Explore fine-tuning foundation models in Azure Machine Learning

Completed

To fine-tune a foundation model from the model catalog in Azure Machine Learning, you can use the user interface provided in the studio, the Python SDK, or the Azure CLI.

Prepare your data and compute

Before you can fine-tune a foundation model to improve model performance, you need to prepare your training data and create a GPU compute cluster.

Tip

When you create a GPU compute cluster in Azure Machine Learning, GPU optimized virtual machine will be created for you. Learn more about the GPU virtual machine sizes available in Azure.

The training data can be in JSON Lines (JSONL), CSV, or TSV format.

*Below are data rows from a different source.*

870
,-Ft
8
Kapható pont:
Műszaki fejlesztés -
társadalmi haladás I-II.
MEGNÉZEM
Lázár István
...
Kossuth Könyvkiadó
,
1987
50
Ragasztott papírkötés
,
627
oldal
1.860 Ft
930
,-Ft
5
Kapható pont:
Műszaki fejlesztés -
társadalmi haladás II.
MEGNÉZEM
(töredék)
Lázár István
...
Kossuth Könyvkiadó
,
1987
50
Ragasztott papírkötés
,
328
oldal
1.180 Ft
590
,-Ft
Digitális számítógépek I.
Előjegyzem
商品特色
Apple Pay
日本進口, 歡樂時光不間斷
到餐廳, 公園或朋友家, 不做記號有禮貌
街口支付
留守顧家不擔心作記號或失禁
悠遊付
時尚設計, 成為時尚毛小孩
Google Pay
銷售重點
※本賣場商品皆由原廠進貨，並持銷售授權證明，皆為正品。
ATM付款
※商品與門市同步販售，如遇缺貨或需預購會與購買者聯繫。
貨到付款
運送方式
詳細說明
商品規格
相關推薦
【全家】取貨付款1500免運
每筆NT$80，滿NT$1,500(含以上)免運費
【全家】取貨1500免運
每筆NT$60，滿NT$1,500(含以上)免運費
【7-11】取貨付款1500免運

The requirements of your data vary based on the specific task you intend to fine-tune your model for.

Task Dataset requirements
Text classification Two columns: Sentence (string) and Label (integer/string)
Token classification Two columns: Token (string) and Tag (string)
Question answering Five columns: Question (string), Context (string), Answers (string), Answers_start (int), and Answers_text (string)
Summarization Two columns: Document (string) and Summary (string)
Translation Two columns: Source_language (string) and Target_language (string)

Note

Your dataset needs to have the necessary requirements. You can use different column names however, and map the column to the appropriate requirement.

When you have your dataset and compute cluster ready, you can configure a fine-tuning job in Azure Machine Learning.

Choose a foundation model

When you navigate to the model catalog in the Azure Machine Learning studio, you can explore all foundation models.

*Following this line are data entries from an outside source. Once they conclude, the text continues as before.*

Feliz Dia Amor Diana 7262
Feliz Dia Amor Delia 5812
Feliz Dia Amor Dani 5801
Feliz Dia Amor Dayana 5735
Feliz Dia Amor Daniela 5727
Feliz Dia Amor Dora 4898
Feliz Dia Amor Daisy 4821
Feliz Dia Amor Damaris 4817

Screenshot of model catalog in Azure Machine Learning.

You can filter the available models based on the task you want to fine-tune a model for. Per task, you have several options for foundation models to choose from. When deciding between foundation models for a task, you can examine the description of the model, and the referenced model card.

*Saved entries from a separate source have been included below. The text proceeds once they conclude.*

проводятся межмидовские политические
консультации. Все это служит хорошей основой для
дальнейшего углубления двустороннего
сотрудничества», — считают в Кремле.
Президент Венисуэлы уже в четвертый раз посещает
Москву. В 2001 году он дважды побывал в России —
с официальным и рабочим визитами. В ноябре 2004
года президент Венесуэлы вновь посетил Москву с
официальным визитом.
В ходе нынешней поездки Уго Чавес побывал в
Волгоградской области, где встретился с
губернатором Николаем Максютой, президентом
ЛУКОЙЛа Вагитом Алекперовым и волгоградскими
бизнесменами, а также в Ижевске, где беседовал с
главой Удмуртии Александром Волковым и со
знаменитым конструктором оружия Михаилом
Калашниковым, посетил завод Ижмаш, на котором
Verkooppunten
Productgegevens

Some considerations you may take into account when deciding on a foundation model before fine-tuning are:

  • Model capabilities: Evaluate the capabilities of the foundation model and how well they align with your task. For example, a model like BERT is better at understanding short texts.
  • Pretraining data: Consider the dataset used for pretraining the foundation model. For example, GPT-2 is trained on unfiltered content from the internet that may result in biases.
  • Limitations and biases: Be aware of any limitations or biases that might be present in the foundation model.
  • Language support: Explore which models offer the specific language support or multilingual capabilities that you need for your use case.

Tip

Though the Azure Machine Learning studio provides you with descriptions for each foundation model in the model catalog, you can also find more information about each model through the respective model card. The model cards are referenced in the overview of each model and hosted on the website of Hugging Face

Configure a fine-tuning job

To configure a fine-tuning job using the Azure Machine Learning studio, you need to do the following steps:

  1. Choose a foundation model.
  2. Select Finetune to open a pop-up that helps you configure the job.
  3. Select the task type.
  4. Select the training data and map the columns in your training data to the dataset requirements.
  5. Either let Azure Machine Learning automatically split the training data to create a validation and test dataset, or provide your own.
  6. Select a GPU compute cluster managed by Azure Machine Learning.
  7. Select finish to submit the fine-tuning job.

Tip

Optionally, you can explore the advanced settings to change settings such as the name of the fine-tuning job and task parameters (for example the learning rate).

Screenshot of fine-tuning job configuration.

After you submit the fine-tuning job, a pipeline job will be created to train your model. You can review all inputs and collect the model from the job outputs.

Screenshot of completed pipeline job that fine-tuned a foundation model.